▶ [To do] Write out the listing below character for character, though without its pictures.

:: Material provided ::

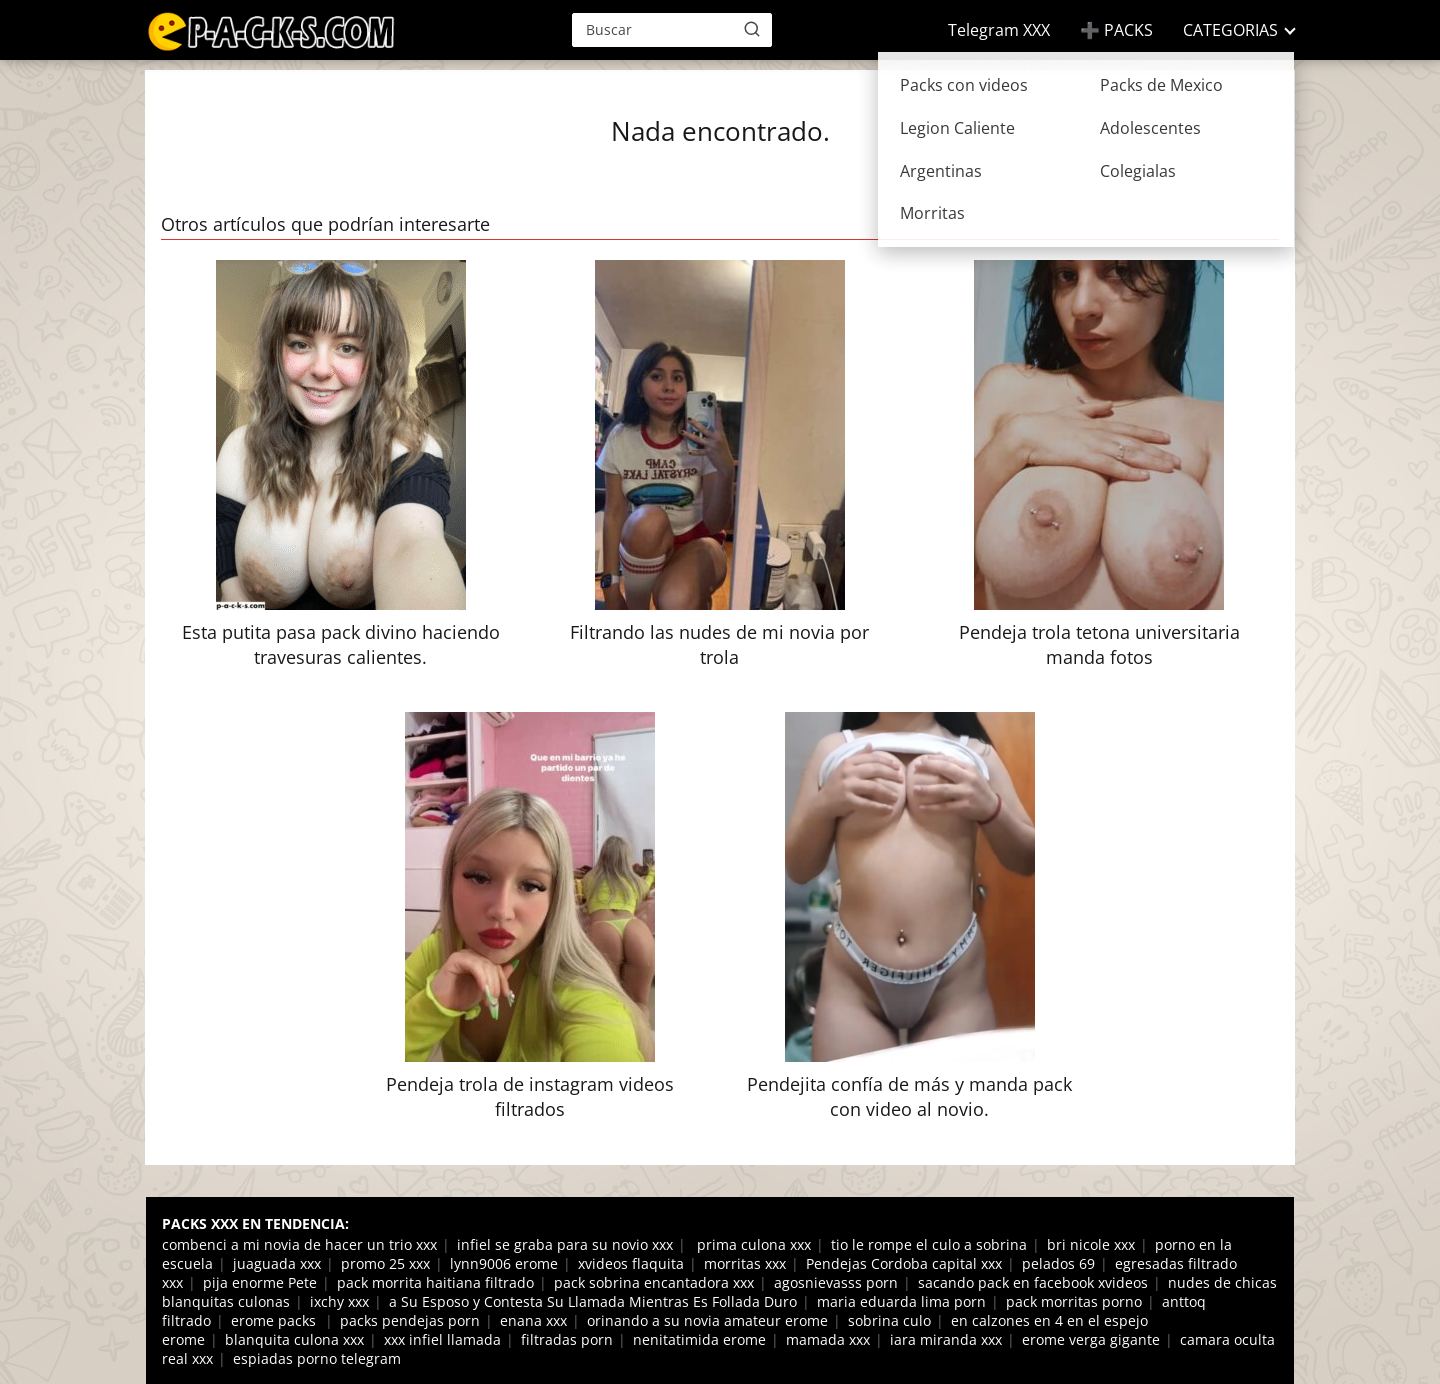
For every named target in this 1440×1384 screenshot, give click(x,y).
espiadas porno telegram (317, 1358)
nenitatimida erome (699, 1339)
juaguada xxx (277, 1263)
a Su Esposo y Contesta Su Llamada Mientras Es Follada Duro (593, 1301)
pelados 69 (1058, 1263)
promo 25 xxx (385, 1263)
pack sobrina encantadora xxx (654, 1282)
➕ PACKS (1116, 30)
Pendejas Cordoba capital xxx (904, 1263)
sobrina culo (889, 1320)
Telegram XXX (999, 30)
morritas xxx (745, 1263)
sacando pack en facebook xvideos (1033, 1282)
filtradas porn (567, 1339)
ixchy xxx (339, 1301)
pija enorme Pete (260, 1282)
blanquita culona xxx (294, 1339)
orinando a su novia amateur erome (707, 1320)
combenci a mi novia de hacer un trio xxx (299, 1244)
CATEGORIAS (1230, 30)
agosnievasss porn (836, 1282)
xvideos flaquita (631, 1263)
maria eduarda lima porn (901, 1301)
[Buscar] (752, 29)
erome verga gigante (1091, 1339)
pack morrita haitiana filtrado (435, 1282)
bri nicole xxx (1091, 1244)
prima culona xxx (752, 1244)
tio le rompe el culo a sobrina (929, 1244)
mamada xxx (828, 1339)
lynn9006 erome (504, 1263)
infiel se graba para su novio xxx (565, 1244)
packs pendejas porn (410, 1320)
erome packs (275, 1320)
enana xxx (533, 1320)
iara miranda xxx (946, 1339)
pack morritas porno (1074, 1301)
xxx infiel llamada (442, 1339)
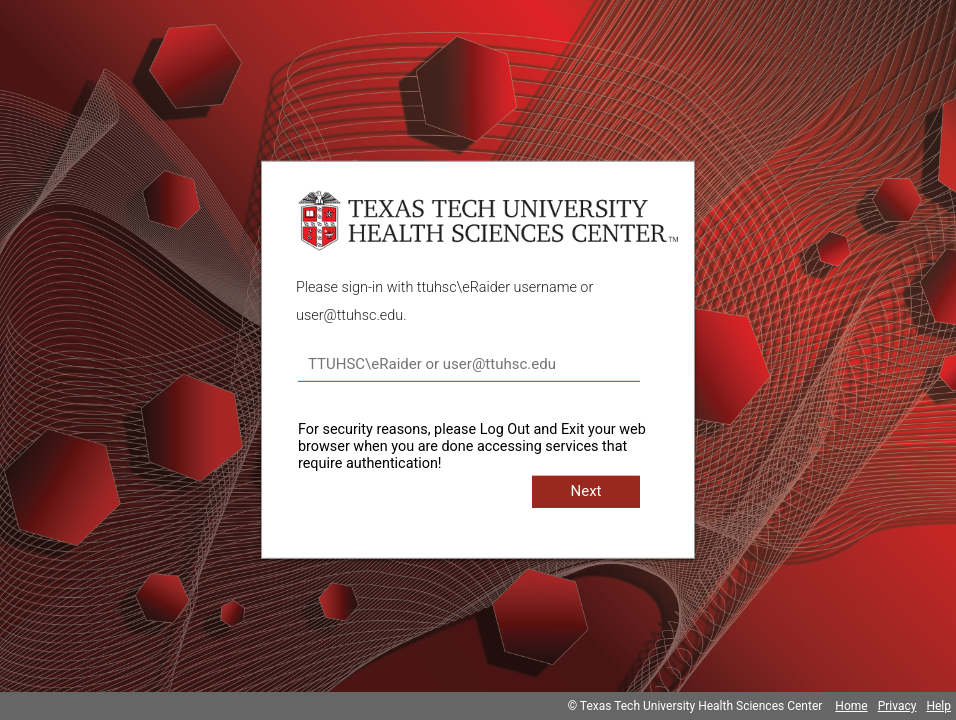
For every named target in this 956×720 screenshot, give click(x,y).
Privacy (897, 706)
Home (851, 706)
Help (938, 706)
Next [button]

:::

▶ [Answer space]
For every named target in this 1440×1384 screenshot, give click(x,y).
espiadas porno telegram (317, 1358)
nenitatimida erome (699, 1339)
juaguada xxx (277, 1263)
a Su Esposo y Contesta Su Llamada Mientras Es Follada Duro (593, 1301)
pelados 69 (1058, 1263)
promo 25 xxx (385, 1263)
pack sobrina encantadora xxx (654, 1282)
➕ PACKS (1116, 30)
Pendejas Cordoba capital xxx (904, 1263)
sobrina culo (889, 1320)
Telegram XXX (999, 30)
morritas xxx (745, 1263)
sacando pack en facebook xvideos (1033, 1282)
filtradas porn (567, 1339)
ixchy xxx (339, 1301)
pija enorme Pete (260, 1282)
blanquita culona xxx (294, 1339)
orinando a su novia amateur erome (707, 1320)
combenci a mi novia de hacer un trio xxx (299, 1244)
CATEGORIAS (1230, 30)
agosnievasss porn (836, 1282)
xvideos flaquita (631, 1263)
maria eduarda lima porn (901, 1301)
[Buscar] (752, 29)
erome verga gigante (1091, 1339)
pack morrita haitiana filtrado (435, 1282)
bri nicole xxx (1091, 1244)
prima culona xxx (752, 1244)
tio le rompe el culo a sobrina (929, 1244)
mamada xxx (828, 1339)
lynn9006 erome (504, 1263)
infiel se graba para su novio xxx (565, 1244)
packs pendejas porn (410, 1320)
erome packs (275, 1320)
enana xxx (533, 1320)
iara miranda xxx (946, 1339)
pack morritas porno (1074, 1301)
xxx infiel llamada (442, 1339)
For every named target in this 956×720 screenshot, give click(x,y).
Privacy (897, 706)
Home (851, 706)
Help (938, 706)
Next [button]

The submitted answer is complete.